(ENTRIES PROVIDED)

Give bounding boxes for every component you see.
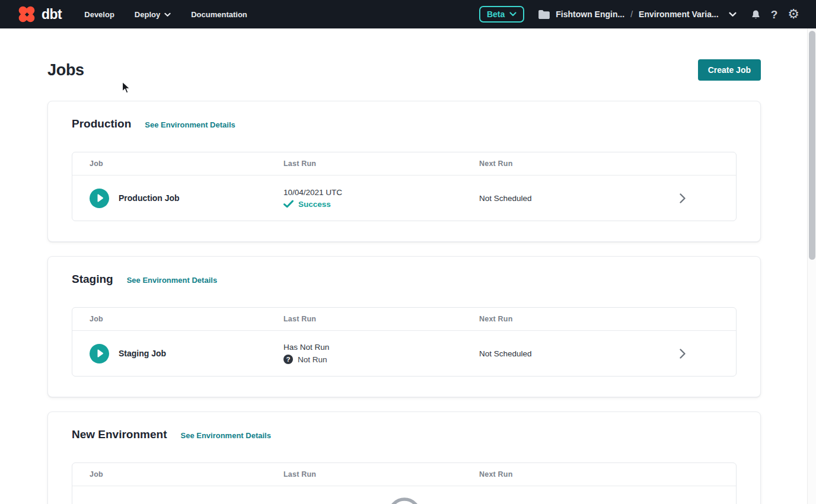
nav-item-documentation[interactable]: Documentation [191,10,247,19]
dbt-logo-icon [17,4,37,24]
page-title: Jobs [47,61,84,79]
account-breadcrumb[interactable]: Fishtown Engin... / Environment Varia... [538,9,736,19]
next-run-cell: Not Scheduled [479,349,629,358]
run-job-button[interactable] [90,344,109,363]
gear-icon[interactable]: ⚙ [788,8,799,21]
column-job: Job [90,315,283,323]
nav-right-group: Beta Fishtown Engin... / Environment Var… [479,6,799,23]
see-environment-details-link[interactable]: See Environment Details [145,120,235,129]
breadcrumb-page: Environment Varia... [639,9,719,19]
environment-header: New Environment See Environment Details [72,428,737,441]
empty-jobs-state: ? [72,486,736,504]
job-table-head: Job Last Run Next Run [72,308,736,331]
chevron-right-icon [680,349,686,359]
job-table: Job Last Run Next Run ? [72,462,737,504]
job-table-head: Job Last Run Next Run [72,463,736,486]
last-run-date: Has Not Run [283,343,479,352]
check-icon [283,200,294,208]
nav-icon-group: ? ⚙ [751,8,799,21]
environment-name: Staging [72,273,113,286]
last-run-status: ? Success [283,200,479,209]
job-row[interactable]: Production Job 10/04/2021 UTC ? Success … [72,176,736,221]
environment-header: Production See Environment Details [72,117,737,130]
dbt-logo-text: dbt [42,7,62,23]
column-last-run: Last Run [283,160,479,168]
folder-icon [538,10,550,19]
job-table-head: Job Last Run Next Run [72,152,736,176]
beta-dropdown[interactable]: Beta [479,6,524,23]
last-run-date: 10/04/2021 UTC [283,188,479,197]
play-icon [96,194,104,202]
column-job: Job [90,470,283,479]
last-run-status: ? Not Run [283,355,479,364]
environment-card: Staging See Environment Details Job Last… [47,256,761,397]
job-table: Job Last Run Next Run Staging Job Has No… [72,307,737,377]
create-job-button[interactable]: Create Job [698,59,761,81]
environment-name: Production [72,117,131,130]
status-text: Success [298,200,331,209]
job-row[interactable]: Staging Job Has Not Run ? Not Run Not Sc… [72,331,736,376]
nav-item-develop[interactable]: Develop [84,10,114,19]
chevron-down-icon [509,12,517,17]
job-name: Production Job [119,193,180,203]
breadcrumb-project: Fishtown Engin... [556,9,624,19]
nav-item-deploy[interactable]: Deploy [135,10,171,19]
beta-label: Beta [487,9,505,19]
page-header: Jobs Create Job [47,59,761,81]
status-text: Not Run [298,355,327,364]
bell-icon[interactable] [751,9,761,20]
top-navigation: dbt Develop Deploy Documentation Beta Fi… [0,0,816,28]
last-run-cell: Has Not Run ? Not Run [283,343,479,364]
main-content: Jobs Create Job Production See Environme… [0,59,816,504]
vertical-scrollbar[interactable] [807,28,816,504]
chevron-right-icon [680,193,686,203]
environment-card: New Environment See Environment Details … [47,412,761,504]
primary-nav: Develop Deploy Documentation [84,10,247,19]
see-environment-details-link[interactable]: See Environment Details [180,431,270,440]
environment-header: Staging See Environment Details [72,273,737,286]
column-next-run: Next Run [479,315,629,323]
column-job: Job [90,160,283,168]
chevron-down-icon [729,12,737,17]
breadcrumb-separator: / [630,9,633,19]
job-table: Job Last Run Next Run Production Job 10/… [72,152,737,221]
column-next-run: Next Run [479,470,629,479]
scrollbar-thumb[interactable] [809,31,815,260]
chevron-down-icon [164,12,171,17]
environment-name: New Environment [72,428,167,441]
job-name: Staging Job [119,349,166,358]
dbt-logo[interactable]: dbt [17,4,62,24]
environment-card: Production See Environment Details Job L… [47,101,761,242]
help-icon[interactable]: ? [771,9,778,20]
question-circle-icon: ? [387,497,422,504]
column-last-run: Last Run [283,315,479,323]
column-last-run: Last Run [283,470,479,479]
run-job-button[interactable] [90,189,109,208]
last-run-cell: 10/04/2021 UTC ? Success [283,188,479,209]
column-next-run: Next Run [479,160,629,168]
environment-list: Production See Environment Details Job L… [47,101,761,504]
next-run-cell: Not Scheduled [479,194,629,203]
play-icon [96,349,104,358]
see-environment-details-link[interactable]: See Environment Details [127,276,217,285]
help-circle-icon: ? [283,355,293,364]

(End ENTRIES PROVIDED)

◆ DIRECTIONS FOR THIS TASK
Pictures stay out of the copy; please restate every record above exactly.

◆ ANSWER TO THIS PROBLEM
Give bounding boxes for every component you see.
nav-item-documentation[interactable]: Documentation [191,10,247,19]
dbt-logo-icon [17,4,37,24]
page-title: Jobs [47,61,84,79]
account-breadcrumb[interactable]: Fishtown Engin... / Environment Varia... [538,9,736,19]
next-run-cell: Not Scheduled [479,349,629,358]
run-job-button[interactable] [90,344,109,363]
gear-icon[interactable]: ⚙ [788,8,799,21]
column-job: Job [90,315,283,323]
nav-right-group: Beta Fishtown Engin... / Environment Var… [479,6,799,23]
see-environment-details-link[interactable]: See Environment Details [145,120,235,129]
breadcrumb-page: Environment Varia... [639,9,719,19]
environment-header: New Environment See Environment Details [72,428,737,441]
empty-jobs-state: ? [72,486,736,504]
job-table-head: Job Last Run Next Run [72,308,736,331]
chevron-right-icon [680,349,686,359]
job-table: Job Last Run Next Run ? [72,462,737,504]
job-table-head: Job Last Run Next Run [72,463,736,486]
last-run-date: Has Not Run [283,343,479,352]
check-icon [283,200,294,208]
nav-icon-group: ? ⚙ [751,8,799,21]
environment-name: Staging [72,273,113,286]
last-run-status: ? Success [283,200,479,209]
job-row[interactable]: Production Job 10/04/2021 UTC ? Success … [72,176,736,221]
environment-header: Production See Environment Details [72,117,737,130]
dbt-logo-text: dbt [42,7,62,23]
column-last-run: Last Run [283,160,479,168]
folder-icon [538,10,550,19]
job-table-head: Job Last Run Next Run [72,152,736,176]
beta-dropdown[interactable]: Beta [479,6,524,23]
last-run-date: 10/04/2021 UTC [283,188,479,197]
play-icon [96,194,104,202]
column-job: Job [90,470,283,479]
last-run-status: ? Not Run [283,355,479,364]
environment-card: Staging See Environment Details Job Last… [47,256,761,397]
job-table: Job Last Run Next Run Staging Job Has No… [72,307,737,377]
create-job-button[interactable]: Create Job [698,59,761,81]
environment-name: Production [72,117,131,130]
status-text: Success [298,200,331,209]
job-row[interactable]: Staging Job Has Not Run ? Not Run Not Sc… [72,331,736,376]
nav-item-develop[interactable]: Develop [84,10,114,19]
chevron-down-icon [509,12,517,17]
job-name: Production Job [119,193,180,203]
breadcrumb-project: Fishtown Engin... [556,9,624,19]
nav-item-deploy[interactable]: Deploy [135,10,171,19]
beta-label: Beta [487,9,505,19]
page-header: Jobs Create Job [47,59,761,81]
status-text: Not Run [298,355,327,364]
bell-icon[interactable] [751,9,761,20]
top-navigation: dbt Develop Deploy Documentation Beta Fi… [0,0,816,28]
last-run-cell: Has Not Run ? Not Run [283,343,479,364]
main-content: Jobs Create Job Production See Environme… [0,59,816,504]
vertical-scrollbar[interactable] [807,28,816,504]
chevron-right-icon [680,193,686,203]
environment-card: New Environment See Environment Details … [47,412,761,504]
primary-nav: Develop Deploy Documentation [84,10,247,19]
see-environment-details-link[interactable]: See Environment Details [180,431,270,440]
environment-header: Staging See Environment Details [72,273,737,286]
column-next-run: Next Run [479,315,629,323]
column-job: Job [90,160,283,168]
chevron-down-icon [729,12,737,17]
breadcrumb-separator: / [630,9,633,19]
job-table: Job Last Run Next Run Production Job 10/… [72,152,737,221]
column-next-run: Next Run [479,470,629,479]
scrollbar-thumb[interactable] [809,31,815,260]
chevron-down-icon [164,12,171,17]
environment-name: New Environment [72,428,167,441]
job-name: Staging Job [119,349,166,358]
dbt-logo[interactable]: dbt [17,4,62,24]
environment-card: Production See Environment Details Job L… [47,101,761,242]
help-icon[interactable]: ? [771,9,778,20]
question-circle-icon: ? [387,497,422,504]
column-last-run: Last Run [283,315,479,323]
column-last-run: Last Run [283,470,479,479]
run-job-button[interactable] [90,189,109,208]
last-run-cell: 10/04/2021 UTC ? Success [283,188,479,209]
column-next-run: Next Run [479,160,629,168]
environment-list: Production See Environment Details Job L… [47,101,761,504]
next-run-cell: Not Scheduled [479,194,629,203]
play-icon [96,349,104,358]
see-environment-details-link[interactable]: See Environment Details [127,276,217,285]
help-circle-icon: ? [283,355,293,364]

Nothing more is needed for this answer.